Un magnifique bouvier bernois s’approcha d’elle et posa sa tête sur ses genoux et la regarda dans les yeux. Elle ne put résister à l’envie de le caresser. L’animal semblait ressentir sa peine et se laissait faire en lui léchant doucement les mains. Sa fourrure noire avec un savant mélange de feu, douce au toucher, calmait la jeune femme et elle ne put s’empêcher d’y enfouir son visage.
̶         Sultan ?
L’animal redressa brusquement la tête et heurta celle de la jeune femme. Les oreilles en alerte, la queue qui remuait sur le sol, il attendait son maître qui venait de l’appeler.
̶         Excusez-le Madame ! Sultan viens ici !

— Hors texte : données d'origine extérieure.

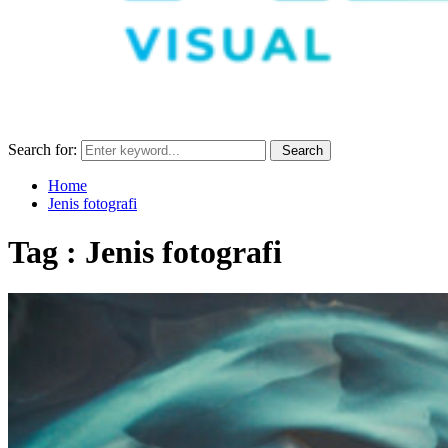
Search for:
Search
Home
Jenis fotografi
Tag : Jenis fotografi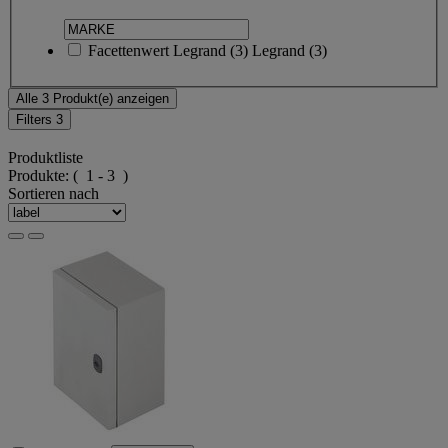
Facettenwert
Legrand
(
3
)
Legrand
(3)
Alle 3 Produkt(e) anzeigen
Filters
3
Produktliste
Produkte:
( 1 - 3 )
Sortieren nach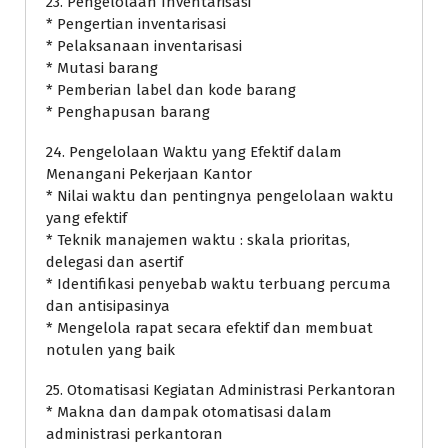
23. Pengelolaan Inventarisasi
* Pengertian inventarisasi
* Pelaksanaan inventarisasi
* Mutasi barang
* Pemberian label dan kode barang
* Penghapusan barang
24. Pengelolaan Waktu yang Efektif dalam
Menangani Pekerjaan Kantor
* Nilai waktu dan pentingnya pengelolaan waktu
yang efektif
* Teknik manajemen waktu : skala prioritas,
delegasi dan asertif
* Identifikasi penyebab waktu terbuang percuma
dan antisipasinya
* Mengelola rapat secara efektif dan membuat
notulen yang baik
25. Otomatisasi Kegiatan Administrasi Perkantoran
* Makna dan dampak otomatisasi dalam
administrasi perkantoran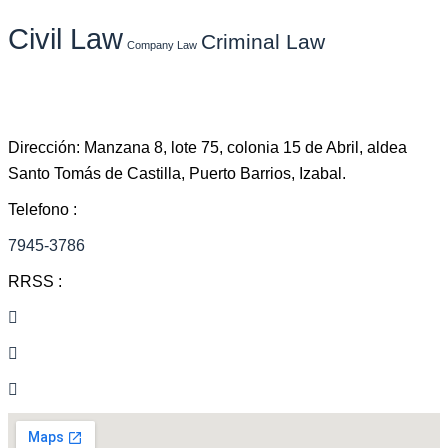
Civil Law
Criminal Law
Company Law
Dirección: Manzana 8, lote 75, colonia 15 de Abril, aldea
Santo Tomás de Castilla, Puerto Barrios, Izabal.
Telefono :
7945-3786
RRSS :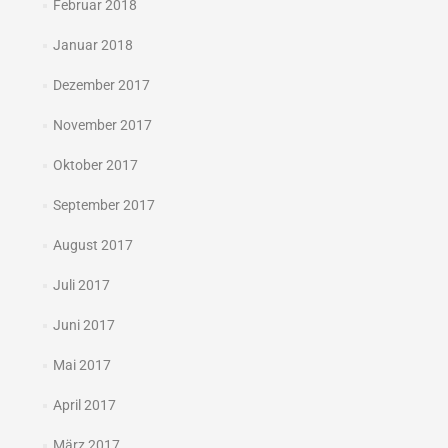
Februar 2018
Januar 2018
Dezember 2017
November 2017
Oktober 2017
September 2017
August 2017
Juli 2017
Juni 2017
Mai 2017
April 2017
März 2017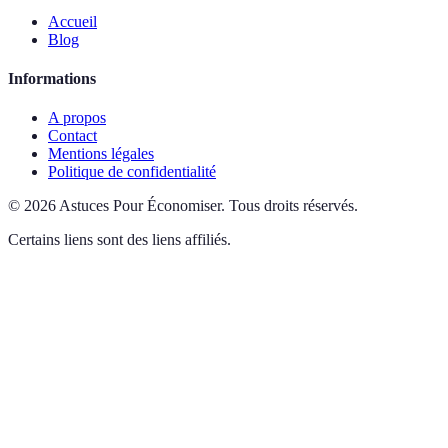
Accueil
Blog
Informations
A propos
Contact
Mentions légales
Politique de confidentialité
©
2026
Astuces Pour Économiser
.
Tous droits réservés.
Certains liens sont des liens affiliés.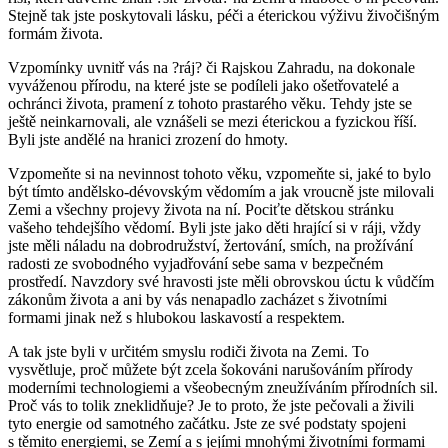
Stejně tak jste poskytovali lásku, péči a éterickou výživu živočišným
formám života.
Vzpomínky uvnitř vás na ?ráj? či Rajskou Zahradu, na dokonale
vyváženou přírodu, na které jste se podíleli jako ošetřovatelé a
ochránci života, pramení z tohoto prastarého věku. Tehdy jste se
ještě neinkarnovali, ale vznášeli se mezi éterickou a fyzickou říší.
Byli jste andělé na hranici zrození do hmoty.
Vzpomeňte si na nevinnost tohoto věku, vzpomeňte si, jaké to bylo
být tímto andělsko-dévovským vědomím a jak vroucně jste milovali
Zemi a všechny projevy života na ní. Pociťte dětskou stránku
vašeho tehdejšího vědomí. Byli jste jako děti hrající si v ráji, vždy
jste měli náladu na dobrodružství, žertování, smích, na prožívání
radosti ze svobodného vyjadřování sebe sama v bezpečném
prostředí. Navzdory své hravosti jste měli obrovskou úctu k vůdčím
zákonům života a ani by vás nenapadlo zacházet s životními
formami jinak než s hlubokou laskavostí a respektem.
A tak jste byli v určitém smyslu rodiči života na Zemi. To
vysvětluje, proč můžete být zcela šokováni narušováním přírody
moderními technologiemi a všeobecným zneužíváním přírodních sil.
Proč vás to tolik zneklidňuje? Je to proto, že jste pečovali a živili
tyto energie od samotného začátku. Jste ze své podstaty spojeni
s těmito energiemi, se Zemí a s jejími mnohými životními formami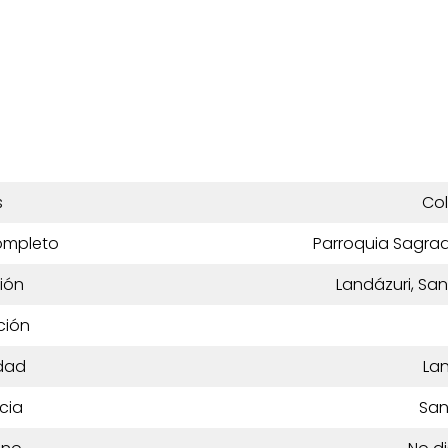
s
Co
ompleto
Parroquia Sagra
ión
Landázuri, Sa
ción
dad
Lan
cia
San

Félicie se retourna et se retrouva nez à nez avec Angelo Rossi. Surpris ils restèrent silencieux. Sultan se mit alors à aboyer et à tourner en rond autour de son maître l’invitant à jouer comme il en avait l’habitude. Les mimiques de l’animal firent éclater de rire la jeune femme.
̶         Il est à vous ? Il est magnifique !
Elle essuya ses larmes d’un revers de main et sourit au jeune homme.
̶         Nous nous sommes rencontrés ce matin ? Vous vous souvenez ?
̶         Comment aurais-je pu vous oublier… murmura-t-il en la regardant dans les yeux.
̶         Oui, je sais que mon amie est parfois, comment dire ? C’est une femme merveilleuse. Elle est un peu spéciale certes et quelquefois ses réflexions peuvent surprendre.
̶         Je me présente Angelo.
̶         Félicie.  
Le chien tournait autour d’eux en aboyant à qui mieux mieux. Son maître lui lança alors un bâton que l’animal s’empressa d’aller rechercher en galopant comme un fou. Félicie sourit.
̶         Il est vraiment beau votre chien.
Elle pensa aussitôt en rougissant qu’il n’y avait pas que le chien qui était beau.